Best M (number of components) for PLS: 17
Test Error (PLS, Mean Squared Error): 1492443.379039025
R-squared (PLS): 0.8877583168400992


(g) Comment on the results obtained. How accurately can we predict
the number of college applications received? Is there much
difference among the test errors resulting from these five approaches?

#### 1. Linear Regression
- Test Error (MSE): 1,492,443
- R-squared: 0.888
- Linear regression serves as a baseline model. It explains approximately 88.8% of the variability in the number of applications. The relatively high test error suggests there is still room for improvement.

---

#### 2. Ridge Regression
- Test Error (MSE): 1,478,572
- R-squared: 0.889
- Ridge regression improves slightly on the test error compared to linear regression, reducing it by a small margin(~14,000).
- The chosen α (regularization parameter) of 10.0 indicates moderate penalization of large coefficients, which likely helps in reducing overfitting while maintaining predictive accuracy.
- Ridge regression performs marginally better than linear regression, but the improvement is not substantial.

---

#### 3. Lasso Regression
- Test Error (MSE): 1,587,020
- R-squared: 0.881
- Lasso regression performs slightly worse than both linear and ridge regression, with a higher test error and a lower $R^2$.
- It retains 7 non-zero coefficients, indicating significant feature reduction, but this simplification comes at the cost of accuracy.
- The chosen α is quite large (14,444.6), leading to aggressive regularization and potentially omitting valuable predictors.
- While Lasso is effective for feature selection, it sacrifices some predictive accuracy compared to ridge and linear regression.

---

#### 4. Principal Component Regression (PCR)
- Test Error (MSE): 1,492,443
- R-squared: 0.888
- With the optimal number of components (M = 17), PCR achieves the same test error and $R^2$ as linear regression. This suggests that the principal components capture similar predictive information as the original variables.
- PCR does not provide additional predictive accuracy but may be useful in high-dimensional settings to handle multicollinearity.

---

#### 5. Partial Least Squares (PLS)
- Test Error (MSE): 1,492,443
- R-squared: 0.888
- Similar to PCR, PLS achieves identical performance metrics to linear regression, with (M = 17) components. This indicates no added benefit in terms of predictive accuracy for this dataset.
- Like PCR, PLS provides no significant advantage but could be beneficial in datasets with correlated predictors.

---

### Comparative Analysis
1. Predictive Accuracy:
   - All five methods yield similar test errors and $R^2$ values, with differences in MSE of less than \( 110,000 \). This suggests the models predict the number of college applications received with reasonable accuracy, explaining about 88% of the variance.
   - Ridge regression performs marginally better, indicating that slight regularization improves predictive performance.
   - Lasso performs slightly worse due to aggressive penalization, likely discarding important features.

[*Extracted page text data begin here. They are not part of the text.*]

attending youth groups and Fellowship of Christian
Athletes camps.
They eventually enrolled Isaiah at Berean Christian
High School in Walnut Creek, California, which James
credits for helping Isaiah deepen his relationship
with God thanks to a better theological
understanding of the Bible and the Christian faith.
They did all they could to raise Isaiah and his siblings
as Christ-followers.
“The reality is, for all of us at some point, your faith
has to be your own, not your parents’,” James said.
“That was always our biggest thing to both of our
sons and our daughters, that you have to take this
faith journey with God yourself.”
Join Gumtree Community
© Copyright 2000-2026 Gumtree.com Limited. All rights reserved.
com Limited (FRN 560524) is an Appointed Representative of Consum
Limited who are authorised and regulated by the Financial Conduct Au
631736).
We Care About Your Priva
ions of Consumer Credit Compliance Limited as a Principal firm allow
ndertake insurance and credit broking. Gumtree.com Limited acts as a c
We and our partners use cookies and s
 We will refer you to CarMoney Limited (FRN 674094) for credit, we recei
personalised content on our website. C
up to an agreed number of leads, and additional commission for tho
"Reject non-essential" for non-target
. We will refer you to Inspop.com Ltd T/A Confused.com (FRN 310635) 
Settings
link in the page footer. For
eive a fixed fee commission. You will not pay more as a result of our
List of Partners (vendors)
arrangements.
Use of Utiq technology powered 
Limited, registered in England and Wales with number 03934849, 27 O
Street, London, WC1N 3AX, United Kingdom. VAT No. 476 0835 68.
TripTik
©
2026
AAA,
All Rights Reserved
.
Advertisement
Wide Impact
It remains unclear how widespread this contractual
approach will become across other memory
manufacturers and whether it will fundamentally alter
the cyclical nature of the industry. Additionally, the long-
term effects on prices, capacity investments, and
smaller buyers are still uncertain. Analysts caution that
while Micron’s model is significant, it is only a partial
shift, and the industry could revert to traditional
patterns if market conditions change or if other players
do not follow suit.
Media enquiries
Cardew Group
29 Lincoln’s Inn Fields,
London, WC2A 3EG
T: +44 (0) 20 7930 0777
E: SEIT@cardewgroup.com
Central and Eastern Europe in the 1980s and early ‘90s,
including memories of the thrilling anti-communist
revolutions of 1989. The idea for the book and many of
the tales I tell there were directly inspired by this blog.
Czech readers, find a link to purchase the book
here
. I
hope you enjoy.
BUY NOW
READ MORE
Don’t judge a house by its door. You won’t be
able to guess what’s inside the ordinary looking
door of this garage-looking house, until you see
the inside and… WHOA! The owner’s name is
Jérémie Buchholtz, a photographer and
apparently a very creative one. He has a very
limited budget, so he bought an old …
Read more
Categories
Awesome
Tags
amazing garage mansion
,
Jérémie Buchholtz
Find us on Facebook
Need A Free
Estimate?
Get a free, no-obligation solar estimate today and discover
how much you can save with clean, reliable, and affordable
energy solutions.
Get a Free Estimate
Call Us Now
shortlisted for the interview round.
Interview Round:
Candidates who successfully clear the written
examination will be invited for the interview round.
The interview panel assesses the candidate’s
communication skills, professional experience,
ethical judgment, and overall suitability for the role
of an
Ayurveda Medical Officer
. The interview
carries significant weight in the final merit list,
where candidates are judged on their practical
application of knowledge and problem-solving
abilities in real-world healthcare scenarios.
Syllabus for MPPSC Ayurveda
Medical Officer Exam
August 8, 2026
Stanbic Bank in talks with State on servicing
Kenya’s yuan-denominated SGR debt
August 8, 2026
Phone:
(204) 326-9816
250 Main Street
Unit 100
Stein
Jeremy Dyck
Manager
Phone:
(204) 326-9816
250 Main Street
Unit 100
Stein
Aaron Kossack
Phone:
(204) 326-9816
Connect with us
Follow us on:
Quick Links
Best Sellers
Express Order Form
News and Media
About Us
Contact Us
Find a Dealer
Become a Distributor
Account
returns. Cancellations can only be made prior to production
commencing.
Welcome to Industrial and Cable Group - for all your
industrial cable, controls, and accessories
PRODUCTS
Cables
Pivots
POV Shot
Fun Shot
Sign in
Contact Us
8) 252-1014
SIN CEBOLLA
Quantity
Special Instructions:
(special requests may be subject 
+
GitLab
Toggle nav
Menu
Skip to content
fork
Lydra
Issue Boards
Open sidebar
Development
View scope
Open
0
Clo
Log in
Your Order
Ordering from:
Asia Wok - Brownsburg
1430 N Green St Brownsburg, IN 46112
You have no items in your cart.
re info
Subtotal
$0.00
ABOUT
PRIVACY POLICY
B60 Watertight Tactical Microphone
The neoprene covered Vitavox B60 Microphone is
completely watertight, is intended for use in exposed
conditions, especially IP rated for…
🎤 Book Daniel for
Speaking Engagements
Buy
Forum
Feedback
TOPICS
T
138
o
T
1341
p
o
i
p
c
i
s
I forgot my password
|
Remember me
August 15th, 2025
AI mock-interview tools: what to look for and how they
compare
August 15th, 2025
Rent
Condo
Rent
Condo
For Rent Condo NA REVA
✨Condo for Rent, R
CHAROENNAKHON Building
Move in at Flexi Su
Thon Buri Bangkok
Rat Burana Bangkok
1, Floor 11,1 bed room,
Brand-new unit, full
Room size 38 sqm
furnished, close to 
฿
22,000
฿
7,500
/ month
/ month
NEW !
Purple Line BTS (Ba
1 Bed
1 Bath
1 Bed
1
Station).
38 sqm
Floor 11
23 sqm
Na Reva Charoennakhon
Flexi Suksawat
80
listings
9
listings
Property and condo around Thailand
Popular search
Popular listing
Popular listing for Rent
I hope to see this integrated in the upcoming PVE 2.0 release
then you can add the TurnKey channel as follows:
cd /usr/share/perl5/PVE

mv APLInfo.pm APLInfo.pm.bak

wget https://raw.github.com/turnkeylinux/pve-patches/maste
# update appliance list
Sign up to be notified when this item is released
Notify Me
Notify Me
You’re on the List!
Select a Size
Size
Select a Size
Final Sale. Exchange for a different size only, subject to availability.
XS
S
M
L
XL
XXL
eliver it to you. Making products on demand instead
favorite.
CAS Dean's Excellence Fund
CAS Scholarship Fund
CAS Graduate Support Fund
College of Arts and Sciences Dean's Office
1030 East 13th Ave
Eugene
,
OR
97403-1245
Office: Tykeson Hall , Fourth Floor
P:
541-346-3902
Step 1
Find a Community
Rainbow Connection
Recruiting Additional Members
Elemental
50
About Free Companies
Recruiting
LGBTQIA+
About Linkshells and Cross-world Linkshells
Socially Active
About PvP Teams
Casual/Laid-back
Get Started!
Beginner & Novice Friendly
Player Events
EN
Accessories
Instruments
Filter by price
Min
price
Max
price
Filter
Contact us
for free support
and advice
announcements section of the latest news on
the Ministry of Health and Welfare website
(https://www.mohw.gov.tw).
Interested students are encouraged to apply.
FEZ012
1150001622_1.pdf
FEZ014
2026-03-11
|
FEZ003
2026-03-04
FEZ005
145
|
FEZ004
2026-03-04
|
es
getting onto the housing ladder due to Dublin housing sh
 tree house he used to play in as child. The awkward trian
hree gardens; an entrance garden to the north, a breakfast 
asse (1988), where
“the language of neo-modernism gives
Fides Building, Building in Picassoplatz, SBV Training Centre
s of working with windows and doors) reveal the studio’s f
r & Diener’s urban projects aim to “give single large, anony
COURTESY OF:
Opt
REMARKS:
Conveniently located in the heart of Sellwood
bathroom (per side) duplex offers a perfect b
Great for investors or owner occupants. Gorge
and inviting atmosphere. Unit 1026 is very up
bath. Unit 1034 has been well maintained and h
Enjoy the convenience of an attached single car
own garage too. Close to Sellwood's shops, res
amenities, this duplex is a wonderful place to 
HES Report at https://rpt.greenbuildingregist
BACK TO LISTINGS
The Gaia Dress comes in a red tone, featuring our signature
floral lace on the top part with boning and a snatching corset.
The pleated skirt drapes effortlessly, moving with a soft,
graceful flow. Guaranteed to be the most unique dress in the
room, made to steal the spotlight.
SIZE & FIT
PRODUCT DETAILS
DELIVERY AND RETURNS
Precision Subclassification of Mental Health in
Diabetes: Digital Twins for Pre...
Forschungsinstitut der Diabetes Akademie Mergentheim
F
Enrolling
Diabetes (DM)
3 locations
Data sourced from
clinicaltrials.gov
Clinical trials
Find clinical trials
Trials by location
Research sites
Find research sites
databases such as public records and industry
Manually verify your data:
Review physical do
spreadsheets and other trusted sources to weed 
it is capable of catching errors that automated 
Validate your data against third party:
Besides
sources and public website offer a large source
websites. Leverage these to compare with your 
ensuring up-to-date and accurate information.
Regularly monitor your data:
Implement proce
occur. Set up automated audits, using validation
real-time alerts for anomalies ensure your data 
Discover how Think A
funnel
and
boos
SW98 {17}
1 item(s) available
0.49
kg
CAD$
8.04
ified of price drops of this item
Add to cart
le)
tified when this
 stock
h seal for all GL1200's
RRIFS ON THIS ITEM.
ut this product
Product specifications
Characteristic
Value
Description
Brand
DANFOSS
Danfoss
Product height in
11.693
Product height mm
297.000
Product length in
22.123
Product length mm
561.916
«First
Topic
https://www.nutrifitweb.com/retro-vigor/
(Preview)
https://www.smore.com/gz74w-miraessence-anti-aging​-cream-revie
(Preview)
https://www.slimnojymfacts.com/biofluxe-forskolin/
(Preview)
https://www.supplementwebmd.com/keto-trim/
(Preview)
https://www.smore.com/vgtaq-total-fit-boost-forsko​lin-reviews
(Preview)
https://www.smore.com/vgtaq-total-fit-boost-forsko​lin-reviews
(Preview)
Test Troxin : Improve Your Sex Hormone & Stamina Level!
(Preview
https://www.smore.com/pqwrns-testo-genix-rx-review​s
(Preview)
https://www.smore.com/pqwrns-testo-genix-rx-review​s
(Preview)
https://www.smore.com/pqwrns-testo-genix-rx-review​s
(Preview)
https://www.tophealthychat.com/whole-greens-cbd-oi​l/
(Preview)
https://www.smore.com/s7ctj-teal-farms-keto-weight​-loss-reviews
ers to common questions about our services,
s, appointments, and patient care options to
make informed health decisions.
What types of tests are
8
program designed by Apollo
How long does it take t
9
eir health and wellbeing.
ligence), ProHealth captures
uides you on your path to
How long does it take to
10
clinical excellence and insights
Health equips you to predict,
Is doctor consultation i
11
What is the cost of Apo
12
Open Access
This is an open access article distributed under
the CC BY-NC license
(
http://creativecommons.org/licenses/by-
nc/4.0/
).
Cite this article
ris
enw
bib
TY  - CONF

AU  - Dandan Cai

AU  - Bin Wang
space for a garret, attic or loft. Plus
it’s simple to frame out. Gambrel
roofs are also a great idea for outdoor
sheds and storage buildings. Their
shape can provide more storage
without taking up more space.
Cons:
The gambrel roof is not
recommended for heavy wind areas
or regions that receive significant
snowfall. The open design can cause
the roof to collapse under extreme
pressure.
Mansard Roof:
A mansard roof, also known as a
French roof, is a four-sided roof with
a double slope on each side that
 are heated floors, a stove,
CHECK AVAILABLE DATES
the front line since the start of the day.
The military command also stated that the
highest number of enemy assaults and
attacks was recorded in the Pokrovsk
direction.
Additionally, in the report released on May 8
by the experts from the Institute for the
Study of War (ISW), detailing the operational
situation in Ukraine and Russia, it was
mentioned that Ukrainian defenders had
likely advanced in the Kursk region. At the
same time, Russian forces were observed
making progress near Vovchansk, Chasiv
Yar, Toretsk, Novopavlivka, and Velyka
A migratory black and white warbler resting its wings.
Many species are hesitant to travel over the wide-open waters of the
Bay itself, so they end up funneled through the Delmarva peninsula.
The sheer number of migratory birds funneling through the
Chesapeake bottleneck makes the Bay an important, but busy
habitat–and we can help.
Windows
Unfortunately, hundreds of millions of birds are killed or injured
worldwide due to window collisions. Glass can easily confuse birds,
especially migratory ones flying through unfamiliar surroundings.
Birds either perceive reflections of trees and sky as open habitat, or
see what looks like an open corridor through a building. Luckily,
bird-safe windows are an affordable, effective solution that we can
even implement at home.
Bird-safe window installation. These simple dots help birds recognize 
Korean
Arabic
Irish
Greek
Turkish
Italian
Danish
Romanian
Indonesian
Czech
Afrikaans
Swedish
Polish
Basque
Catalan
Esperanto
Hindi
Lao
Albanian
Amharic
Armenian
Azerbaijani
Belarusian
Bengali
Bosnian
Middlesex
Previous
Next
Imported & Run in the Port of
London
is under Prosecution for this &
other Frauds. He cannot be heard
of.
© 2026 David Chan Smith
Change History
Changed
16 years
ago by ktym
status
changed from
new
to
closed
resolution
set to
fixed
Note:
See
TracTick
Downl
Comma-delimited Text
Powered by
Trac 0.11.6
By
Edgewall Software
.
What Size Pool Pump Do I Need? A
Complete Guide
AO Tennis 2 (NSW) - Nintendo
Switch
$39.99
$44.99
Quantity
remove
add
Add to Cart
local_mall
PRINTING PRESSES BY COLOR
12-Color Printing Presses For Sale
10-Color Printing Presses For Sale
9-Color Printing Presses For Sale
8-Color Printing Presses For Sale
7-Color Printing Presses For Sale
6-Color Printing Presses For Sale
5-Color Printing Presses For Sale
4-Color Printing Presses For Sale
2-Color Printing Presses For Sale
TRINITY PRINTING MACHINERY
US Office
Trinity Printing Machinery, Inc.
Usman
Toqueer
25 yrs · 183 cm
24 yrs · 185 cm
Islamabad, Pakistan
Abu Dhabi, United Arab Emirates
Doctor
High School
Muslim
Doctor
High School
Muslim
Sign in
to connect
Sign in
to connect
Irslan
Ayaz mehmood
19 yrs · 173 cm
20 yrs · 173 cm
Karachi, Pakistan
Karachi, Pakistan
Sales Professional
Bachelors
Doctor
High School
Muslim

2. Differences in Test Errors:
   - The differences among test errors are not substantial, with the smallest (Ridge: 1,478,572) and largest (Lasso: 1,587,020) differing by about \( 7.3\% \).
   - This suggests the dataset does not strongly benefit from regularization or dimensionality reduction.

3. Feature Selection and Dimensionality Reduction:
   - Ridge retains all predictors, while Lasso reduces the number to 7, offering a simpler model at the cost of accuracy.
   - PCR and PLS reduce the dimensionality to 17 components, matching the performance of linear regression.

---

### Conclusion
- Accuracy: The models provide reasonably accurate predictions, explaining about 88% of the variability in college applications.
- Differences Among Methods: The test errors across methods are quite close, with ridge regression slightly outperforming the others.